Obama adminstration talking points scrubbed jihadists from Cairo as well as Benghazi

In the days after the Benhazi attack, the State Department scurried to cover up its failure to heed warnings of such attacks while the White House scurried to cover up the fact that that attacks were the work of al Qaeda-linked terrorists of the sort President Obama supposedly had largely vanquished. The final Benghazi “talking points” and Susan Rice’s talk show appearances represent the product of this scurrying.

To help advance the narrative that the Benghazi attacks were spontaneous, and thus (a) not to have been anticipated and (b) not linked to al Qaeda, the talking points tied Benghazi to the events of the same day in Cairo. There, unlike in Benghazi, a protest had occurred.

Here is what the final version of the talking points said on this subject:

The currently available information suggests that the demonstrations in Benghazi were spontaneously inspired by the protests at the U.S. Embassy in Cairo and evolved into a direct assault against the U.S. diplomatic post and subsequently its annex. There are indications that extremists participated in the violent demonstrations.

Through these two sentences, the administration succeeded in misleading Congress about events in both Benghazi and Cairo. The statement about Benghazi is simply false. There was no spontaneously inspired protest; rather, there was a pre-planned attack.

In Cairo, as noted, there were protests. But, as Tom Joscelyn argues, the protests were pre-planned, with jihadists playing a prominent role.

Multiple early versions of the CIA-drafted talking points make this clear. For example, the CIA stated:

On 10 September, the Agency notified Embassy Cairo of social media reports calling for a demonstration and encouraging jihadists to break into the Embassy.

The “social media reports” in question included a September 10 tweet from Mohammed al Zawahiri, the younger brother of al Qaeda emir Ayman al Zawahiri. He called on “the sons of the Jihadi Movement to participate tomorrow in the demonstration in front of the American Embassy.” And he included a banner displaying an al Qaeda-style black flag in his tweet.

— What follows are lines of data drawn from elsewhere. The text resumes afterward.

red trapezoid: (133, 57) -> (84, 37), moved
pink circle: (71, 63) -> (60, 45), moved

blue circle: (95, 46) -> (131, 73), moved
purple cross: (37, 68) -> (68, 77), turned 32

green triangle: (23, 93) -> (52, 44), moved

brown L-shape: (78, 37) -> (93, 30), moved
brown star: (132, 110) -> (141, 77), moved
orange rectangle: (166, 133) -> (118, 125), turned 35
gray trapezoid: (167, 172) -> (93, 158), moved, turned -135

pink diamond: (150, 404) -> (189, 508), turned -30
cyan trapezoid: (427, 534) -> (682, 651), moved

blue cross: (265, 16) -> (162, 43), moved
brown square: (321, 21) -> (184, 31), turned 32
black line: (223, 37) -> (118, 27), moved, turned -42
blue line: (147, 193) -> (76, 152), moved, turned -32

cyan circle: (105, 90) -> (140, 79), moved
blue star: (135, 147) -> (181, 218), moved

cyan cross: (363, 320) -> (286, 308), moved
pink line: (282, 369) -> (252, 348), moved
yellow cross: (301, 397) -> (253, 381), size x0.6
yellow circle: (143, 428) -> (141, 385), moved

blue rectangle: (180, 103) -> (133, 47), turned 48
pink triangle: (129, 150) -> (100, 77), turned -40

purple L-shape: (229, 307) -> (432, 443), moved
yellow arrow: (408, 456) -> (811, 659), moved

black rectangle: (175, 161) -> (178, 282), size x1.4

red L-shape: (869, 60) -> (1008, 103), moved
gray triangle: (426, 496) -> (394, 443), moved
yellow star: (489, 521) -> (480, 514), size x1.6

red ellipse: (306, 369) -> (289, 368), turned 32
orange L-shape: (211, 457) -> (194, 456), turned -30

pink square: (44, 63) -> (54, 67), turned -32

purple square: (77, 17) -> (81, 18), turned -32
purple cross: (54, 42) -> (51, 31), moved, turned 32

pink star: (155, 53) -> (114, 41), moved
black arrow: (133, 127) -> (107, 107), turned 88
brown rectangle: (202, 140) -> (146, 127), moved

That banner featured prominently during the 9/11 demonstration in Cairo. Says Joscelyn, protesters waved dozens of them as they chanted “Obama, Obama, we are all Osama.” The message was clear: jihad in general, and al Qaeda in particular, live on without Osama bin Laden.

This was precisely the message the Obama administration wished to suppress. And, for its part, the State Department wanted to suppress the fact that, not only were there warnings about danger to facilities in Libya, but also warnings about planned jihadist activity at the embassy in Cairo on 9/11/12.

Accordingly, the talking points were edited to remove any reference to “jihadists” threatening the U.S. Embassy in Cairo.

As Joscelyn concludes:

The early versions of the Benghazi talking points were right to highlight the threat posed by “jihadists” in Cairo. The thread connecting Cairo to Benghazi is plain to see: Al Qaeda-linked jihadists helped orchestrate both.

The Obama administration’s edits removed them from the story.